Monday, February 12, 2024

Life. Toilet tanks. All of it.

Last Thursday I noticed that the toilet was running all the time. You could see the water moving in the toilet bowl day and night. I stopped at the hardware store and bought a new flapper -- the easiest of all possible things to change, but this didn't help. It got worse. Over the next few days I half-heartedly Googled how to fix a running toilet, clicked on a couple of links and stopped reading at "replace the filler valve."  Mostly I stayed far enough way from the bathroom (except when necessary) to not hear the water run, the water bill inching upward. 

And all the time I whined. Not out loud, but in my head to myself alone. Someone has to fix the toilet. Why does that someone have to be me? It's too piddling a job to pay a plumber to make a house call. Why me? 

Twenty years ago I'd have sailed right in and done the job, because, well, who else was going to do it? My sainted husband could fix a sentence, but did not have fix-it skills for concrete objects. Back in the day, more than once, I set out to fix something or install something and would get partway through and then have to call my brother-in-law for help. The instructions made sense to me, but there would be a screw I couldn't loosen or something inside the wall that didn't look the picture in the handy home repair book. I probably should not have even tried to set a new toilet in the wax ring on the bathroom floor all by myself. 

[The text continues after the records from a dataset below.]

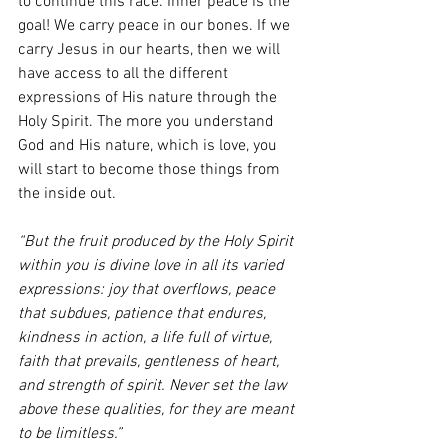
to continue this race. Inner peace is the 
goal! We carry peace in our bones. If we 
carry Jesus in our hearts, then we will 
have access to all the different 
expressions of His nature through the 
Holy Spirit. The more you understand 
God and His nature, which is love, you 
will start to become those things from 
the inside out.
“But the fruit produced by the Holy Spirit 
within you is divine love in all its varied 
expressions: joy that overflows, peace 
that subdues, patience that endures, 
kindness in action, a life full of virtue, 
faith that prevails, gentleness of heart, 
and strength of spirit. Never set the law 
above these qualities, for they are meant 
to be limitless.”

But I set my face toward that job this afternoon, because my own whining was getting on my nerves. I emptied the toilet tank of water, unscrewed the plastic nuts underneath that held the filler valve in place, and took the old one to the hardware store to get another one just like it. I came home and installed the new one in a matter of minutes, noting that the directions said to "hand-tighten only" those plastic nuts under the toilet tank. So I'll be able to unscrew them myself again next time. The toilet is now flushing properly, is refilling when it is supposed to, and remains silent the rest of the time.

Way too much time was spent complaining, procrastinating, whining, avoiding. 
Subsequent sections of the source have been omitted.